Task to complete —
For the entries that follow, set down each one exactly and drop any pictures.

Dataset entries —
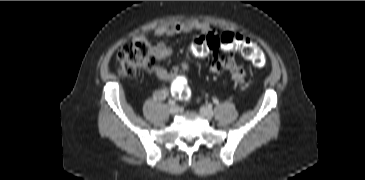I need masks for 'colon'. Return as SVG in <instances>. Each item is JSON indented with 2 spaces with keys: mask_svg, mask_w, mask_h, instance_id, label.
<instances>
[{
  "mask_svg": "<svg viewBox=\"0 0 365 180\" xmlns=\"http://www.w3.org/2000/svg\"><path fill=\"white\" fill-rule=\"evenodd\" d=\"M218 49L233 53L239 52L246 60L256 67H263L266 58L262 49L254 42L232 33H223L220 36L208 35L199 42L192 44L191 52L198 56H205L210 50ZM118 73L122 78H132L144 70H151L155 65V57L147 45L141 41H130L121 46L117 52ZM173 95L182 100L190 98L188 84L178 79L172 86Z\"/></svg>",
  "mask_w": 365,
  "mask_h": 180,
  "instance_id": "colon-1",
  "label": "colon"
}]
</instances>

Written solution —
I need masks for 'colon'. Return as SVG in <instances>. Each item is JSON indented with 2 spaces with keys: mask_svg, mask_w, mask_h, instance_id, label.
<instances>
[{
  "mask_svg": "<svg viewBox=\"0 0 365 180\" xmlns=\"http://www.w3.org/2000/svg\"><path fill=\"white\" fill-rule=\"evenodd\" d=\"M218 49L233 53L239 52L246 60L256 67H263L266 58L262 49L254 42L232 33H223L220 36L208 35L199 42L192 44L191 52L198 56H205L210 50ZM118 73L122 78H132L144 70H151L155 65V57L147 45L141 41H130L121 46L117 52ZM173 95L182 100L190 98L188 84L178 79L172 86Z\"/></svg>",
  "mask_w": 365,
  "mask_h": 180,
  "instance_id": "colon-1",
  "label": "colon"
}]
</instances>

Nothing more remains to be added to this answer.